A Agro Indústrias do Vale do São Francisco ou Agrovale, que produz açúcar, etanol e energia elétrica em Juazeiro (BA), na divisa com Pernambuco, finalizou a estruturação técnica e financeira de um projeto voltado a recuperar canaviais degradados e implantar sistemas de irrigação por gotejamento, que deve ter financiamento de aproximadamente R$ 200 milhões dentro do programa Eco Invest Brasil.
O projeto foi selecionado no segundo leilão do programa, focado em destravar investimentos privados e atrair capital externo para projetos sustentáveis, incluindo a transição à agricultura de baixo carbono no setor agropecuário.

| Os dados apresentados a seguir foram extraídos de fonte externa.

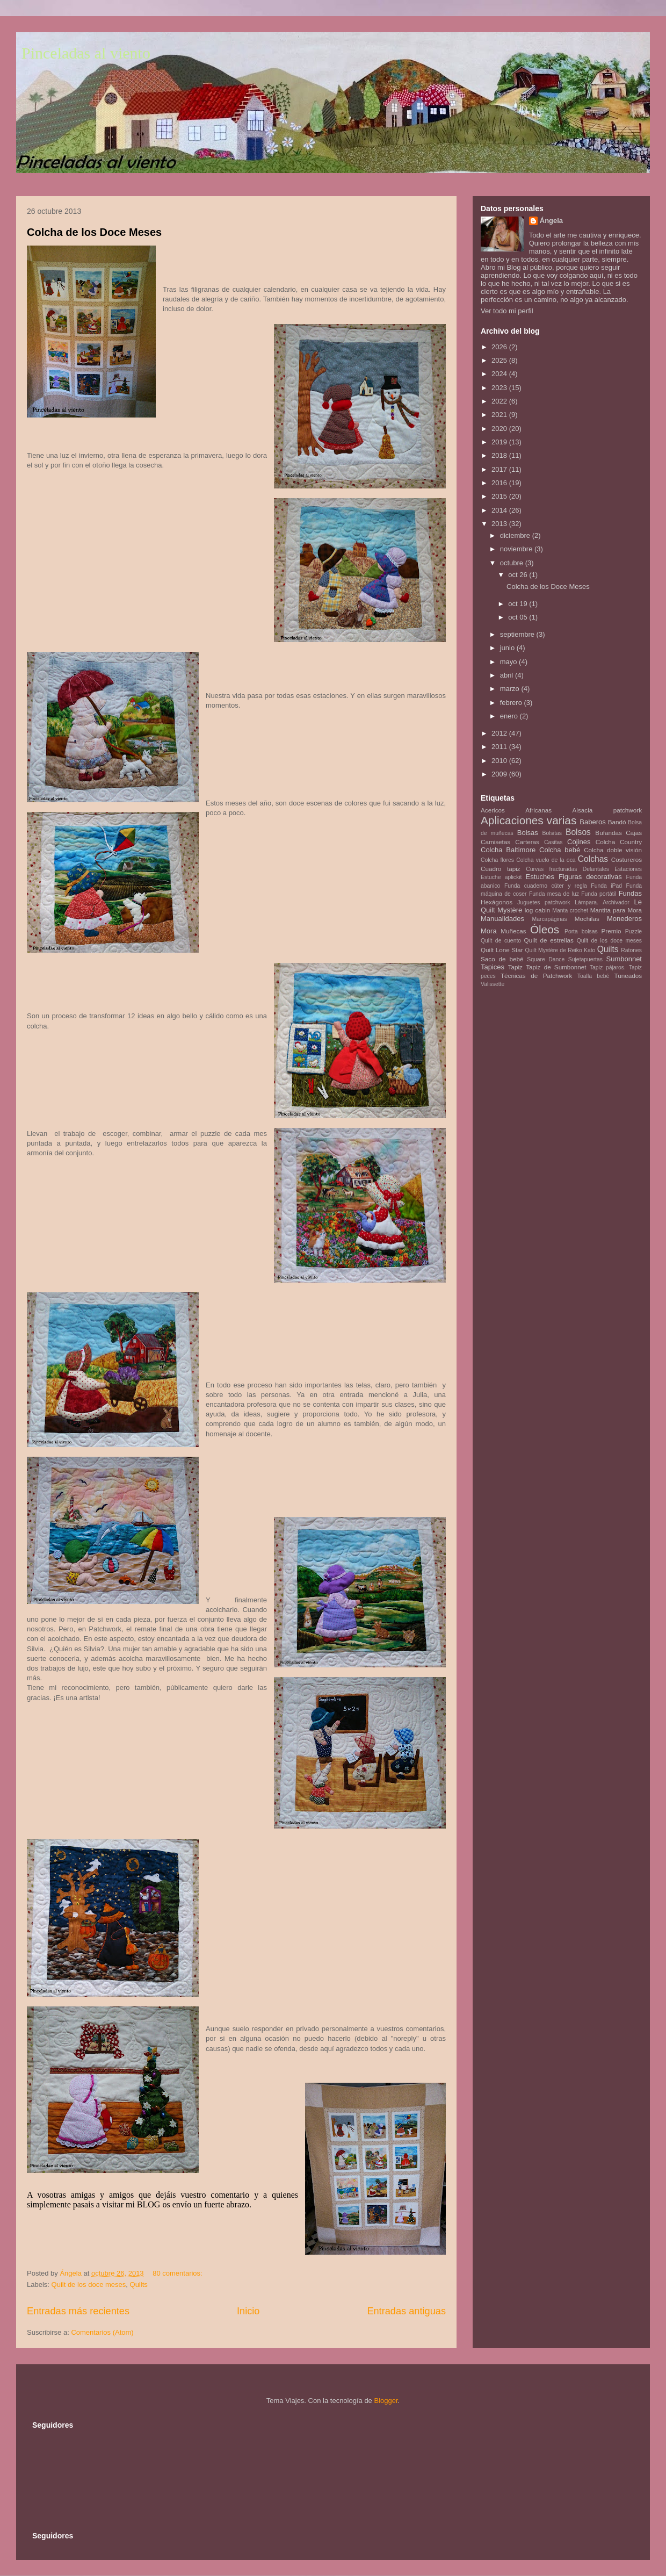 The width and height of the screenshot is (666, 2576). Describe the element at coordinates (551, 221) in the screenshot. I see `Ángela` at that location.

O Itaú BBA atuou como instituição estruturadora e financiadora da operação para a Agrovale, a primeira na Caatinga viabilizada pelo leilão, segundo comunicado da instituição financeira.
O montante a ser financiado, que terá taxas de juros abaixo das de mercado, deverá ser amortizado em sete anos, de acordo com a nota do Itaú BBA.
As áreas da Agrovale estão localizadas no semiárido brasileiro, onde a precipitação média anual é de cerca de 400 milímetros, o que torna a irrigação essencial para a produção agrícola.
A iniciativa tem como objetivo elevar a produtividade, promover o uso mais eficiente dos recursos hídricos e fortalecer a sustentabilidade nas lavouras.
"É uma satisfação participar da estruturação da primeira operação do Eco Invest II voltada à recuperação produtiva de áreas degradadas no bioma Caatinga.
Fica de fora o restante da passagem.